*ACTIVITY*. Your answer is one number: the count of lines below that hold the word "relations".

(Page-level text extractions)
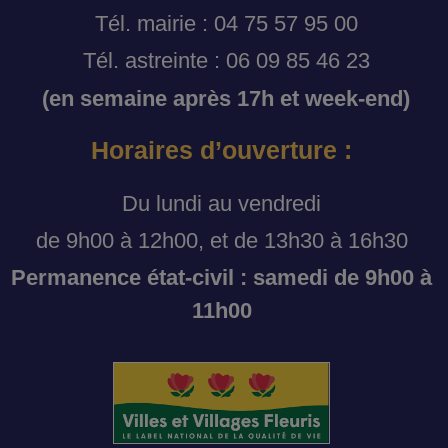
Tél. mairie : 04 75 57 95 00
Tél. astreinte : 06 09 85 46 23
(en semaine après 17h et week-end)
Horaires d’ouverture :
Du lundi au vendredi
de 9h00 à 12h00, et de 13h30 à 16h30
Permanence état-civil : samedi de 9h00 à
11h00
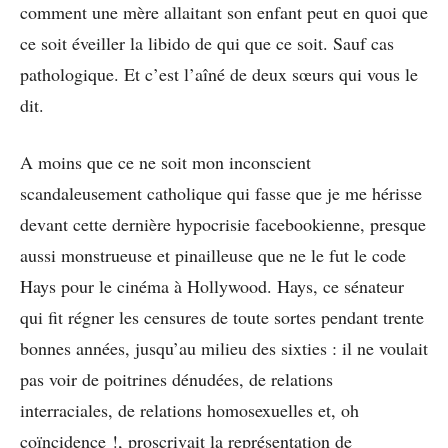
comment une mère allaitant son enfant peut en quoi que
ce soit éveiller la libido de qui que ce soit. Sauf cas
pathologique. Et c’est l’aîné de deux sœurs qui vous le
dit.
A moins que ce ne soit mon inconscient
scandaleusement catholique qui fasse que je me hérisse
devant cette dernière hypocrisie facebookienne, presque
aussi monstrueuse et pinailleuse que ne le fut le code
Hays pour le cinéma à Hollywood. Hays, ce sénateur
qui fit régner les censures de toute sortes pendant trente
bonnes années, jusqu’au milieu des sixties : il ne voulait
pas voir de poitrines dénudées, de relations
interraciales, de relations homosexuelles et, oh
coïncidence !, proscrivait la représentation de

*ANSWER SPACE*. 2